**WHAT THE EXERCISE ASKS:**
From the line that contains "energieffektive løsning for at optimere" to the final line of the entries below, write out every line exactly as it appears, and nothing else.

(SUPPLIED DATA)

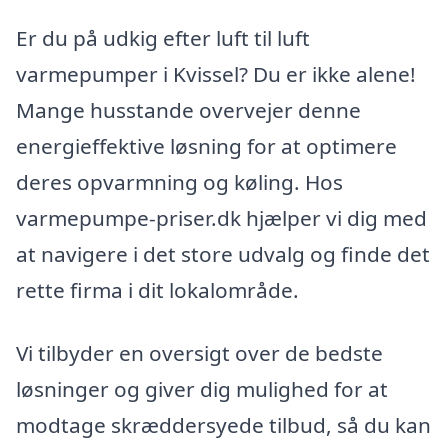
Er du på udkig efter luft til luft
varmepumper i Kvissel? Du er ikke alene!
Mange husstande overvejer denne
energieffektive løsning for at optimere
deres opvarmning og køling. Hos
varmepumpe-priser.dk hjælper vi dig med
at navigere i det store udvalg og finde det
rette firma i dit lokalområde.
Vi tilbyder en oversigt over de bedste
løsninger og giver dig mulighed for at
modtage skræddersyede tilbud, så du kan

(End SUPPLIED DATA)

**EXERCISE OUTPUT:**
energieffektive løsning for at optimere
deres opvarmning og køling. Hos
varmepumpe-priser.dk hjælper vi dig med
at navigere i det store udvalg og finde det
rette firma i dit lokalområde.
Vi tilbyder en oversigt over de bedste
løsninger og giver dig mulighed for at
modtage skræddersyede tilbud, så du kan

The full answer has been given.